Lung cancer screening significantly reduces mortality, meta-analysis shows
Patients who underwent lung cancer screening had a significant reduction in mortality associated with the disease, although it came with a “tradeoff” of likely overdiagnosis, according to a recent meta-analysis.
“We saw that all-cause and disease-specific mortality went in the same direction, which suggests that there is a net benefit” to lung cancer screening, Mark H. Ebell, MD, MS, professor of epidemiology and biostatistics at the University of Georgia College of Public Health, told Healio Primary Care.
Ebell and colleagues analyzed eight trials of low-dose CT that had a low risk for bias, including a total of 90,475 patients aged 49 to 75 years. The patients were followed for a median of 5.2 to 10 years. Two of the trials — the National Lung Screening Trial and its pilot study — used chest radiography as the comparator, whereas the remaining trials used usual care. All but one trial took place in Europe.
“I do not see important differences between European and United States populations, and the primary risk factor is smoking, not sex,” Ebell said. “The European studies are totally relevant to the United States.”
Results from the study, published in Annals of Family Medicine, showed a significant reduction in lung cancer-specific mortality with low-dose CT screening (RR = 0.81; 95% CI, 0.74-0.89), and the estimated absolute risk reduction was 0.4%. According to the researchers, the number needed to screen to prevent one lung cancer death was 250. Although the reduction in all-cause mortality was not statistically significant (RR = 0.96; 95% CI, 0.92-1.01), the absolute risk reduction was consistent with that for lung cancer-specific mortality, at 0.34%. The number needed to screen to prevent one death from any cause was 294, the researchers said.

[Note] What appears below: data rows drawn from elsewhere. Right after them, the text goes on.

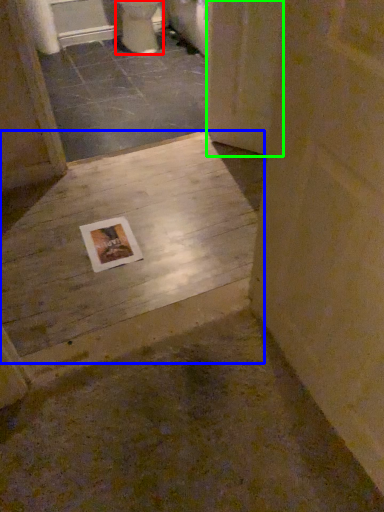 Question: Based on their relative distances, which object is farther from toilet (highlighted by a red box)? Choose from concrete (highlighted by a blue box) and screen door (highlighted by a green box).

Choices:
 (A) concrete
 (B) screen door

Answer: (A) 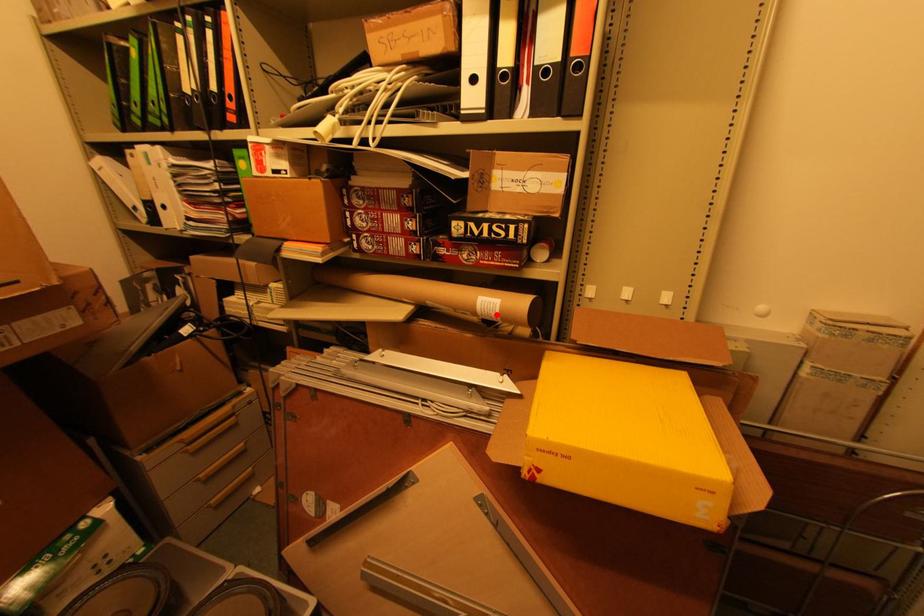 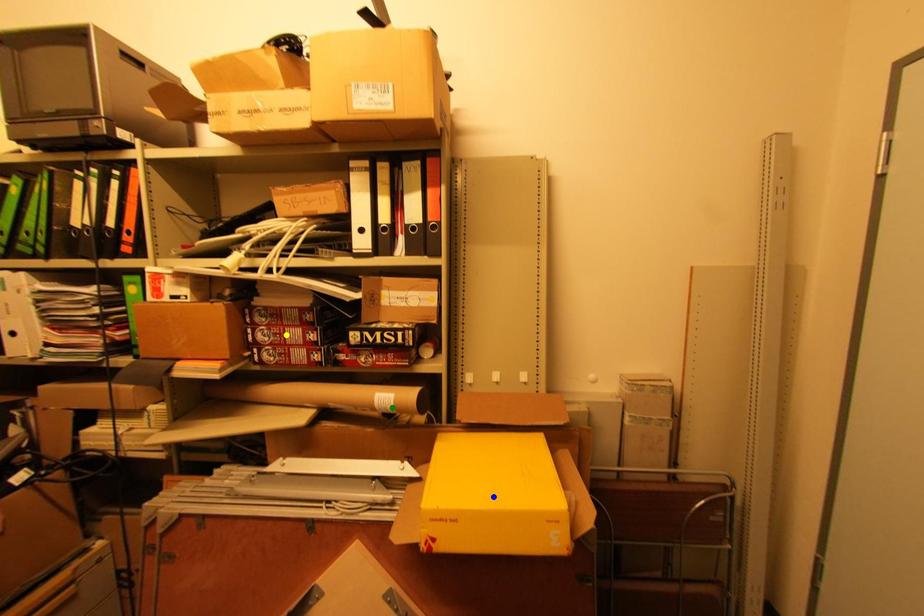 Question: I am providing you with two images of the same scene from different viewpoints. A red point is marked on the first image. You are given multiple points on the second image. Which point in image 2 represents the same 3d spot as the red point in image 1?

Choices:
 (A) green point
 (B) blue point
 (C) yellow point

Answer: (A) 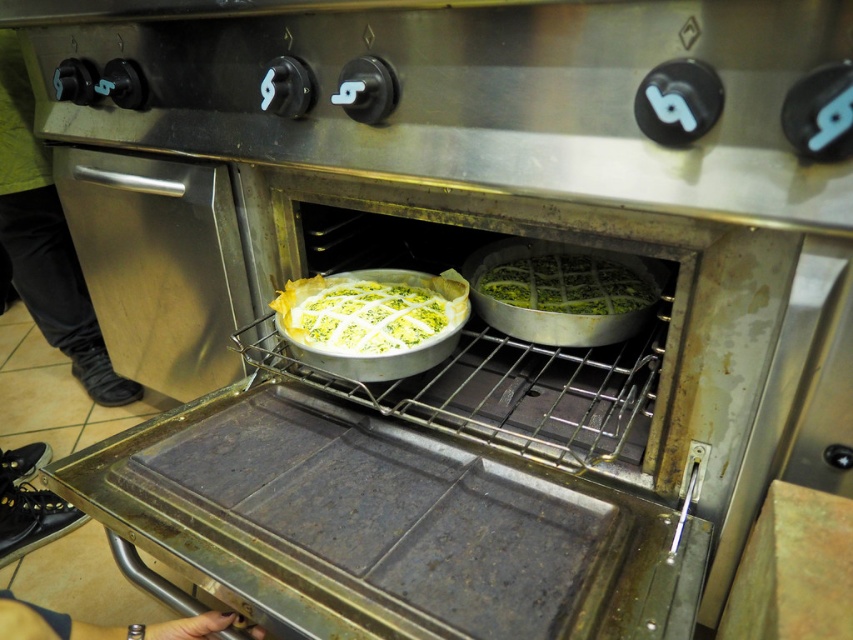 Which is above, white paper pie crust at center or green matte pie at center?

green matte pie at center is above.

Is white paper pie crust at center taller than green matte pie at center?

Yes.

At what (x,y) coordinates should I click in order to perform the action: click on white paper pie crust at center. Please return your answer as a coordinate pair (x, y). Looking at the image, I should click on (370, 310).

Does green fabric pants at lower left appear on the right side of black leather shoe at lower left?

No, green fabric pants at lower left is not to the right of black leather shoe at lower left.

Does green fabric pants at lower left have a lesser height compared to black leather shoe at lower left?

In fact, green fabric pants at lower left may be taller than black leather shoe at lower left.

Does point (61, 289) come farther from viewer compared to point (250, 632)?

Yes, point (61, 289) is farther from viewer.

Where is `green fabric pants at lower left`? Image resolution: width=853 pixels, height=640 pixels. green fabric pants at lower left is located at coordinates (45, 241).

Is green matte pie at center above black leather shoe at lower left?

Indeed, green matte pie at center is positioned over black leather shoe at lower left.

Who is more forward, [485,289] or [9,625]?

Point [9,625] is more forward.

Locate an element on the screen. green matte pie at center is located at coordinates (567, 284). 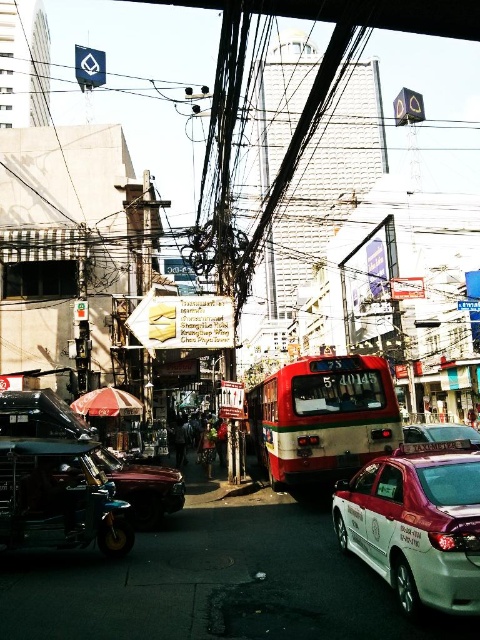 Question: Can you confirm if white metallic taxi at center is smaller than red matte bus at center?

Choices:
 (A) yes
 (B) no

Answer: (A)

Question: Is white metallic taxi at center closer to camera compared to metallic red scooter at lower left?

Choices:
 (A) no
 (B) yes

Answer: (B)

Question: Which point appears farthest from the camera in this image?

Choices:
 (A) (411, 497)
 (B) (120, 460)
 (C) (67, 449)

Answer: (B)

Question: Can you confirm if white metallic taxi at center is positioned to the left of red matte bus at center?

Choices:
 (A) yes
 (B) no

Answer: (B)

Question: Which object appears closest to the camera in this image?

Choices:
 (A) white metallic taxi at center
 (B) dark blue fabric at center

Answer: (A)

Question: Which object is positioned farthest from the metallic red scooter at lower left?

Choices:
 (A) dark blue fabric at center
 (B) metallic silver scooter at lower left
 (C) red matte bus at center
 (D) metallic silver taxi at center

Answer: (A) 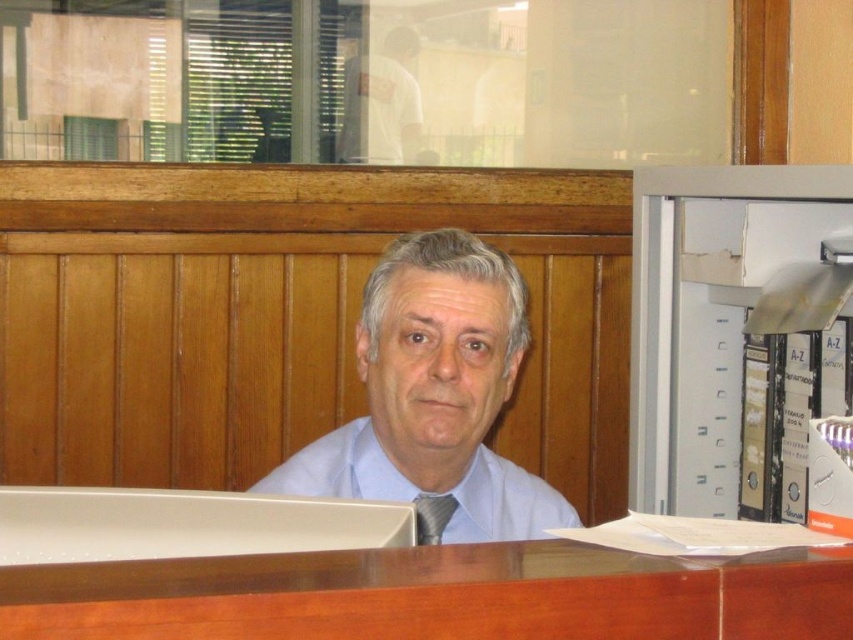 Who is shorter, light blue fabric dress shirt at center or matte black tie at center?

matte black tie at center is shorter.

Between point (561, 497) and point (445, 508), which one is positioned in front?

Point (445, 508) is in front.

Where is `light blue fabric dress shirt at center`? light blue fabric dress shirt at center is located at coordinates (503, 502).

Looking at this image, is white plastic file cabinet at right shorter than light blue fabric shirt at center?

Incorrect, white plastic file cabinet at right's height does not fall short of light blue fabric shirt at center's.

Which is in front, point (728, 182) or point (424, 369)?

Point (424, 369) is in front.

Where is `white plastic file cabinet at right`? The width and height of the screenshot is (853, 640). white plastic file cabinet at right is located at coordinates (735, 333).

Locate an element on the screen. white plastic file cabinet at right is located at coordinates (735, 333).

Is light blue fabric dress shirt at center taller than white cotton shirt at upper center?

In fact, light blue fabric dress shirt at center may be shorter than white cotton shirt at upper center.

In the scene shown: Between light blue fabric dress shirt at center and white cotton shirt at upper center, which one has more height?

Standing taller between the two is white cotton shirt at upper center.

The image size is (853, 640). In order to click on light blue fabric dress shirt at center in this screenshot , I will do `click(503, 502)`.

I want to click on light blue fabric dress shirt at center, so click(503, 502).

In the five studies that followed patients for at least 8 years, the incidence of lung cancer was 25% higher in the screened group, corresponding with a 20% rate of overdiagnosis. According to Ebell and colleagues, these rates are consistent with estimates from other studies of lung cancer diagnosis and breast cancer overdiagnoses.
Ebell and colleagues said that lung cancer screening in the U.S. has had “a very low uptake.”
“Measures to increase uptake of lung cancer screening and ensure adherence to follow-up protocols based on the best available evidence are needed,” they wrote.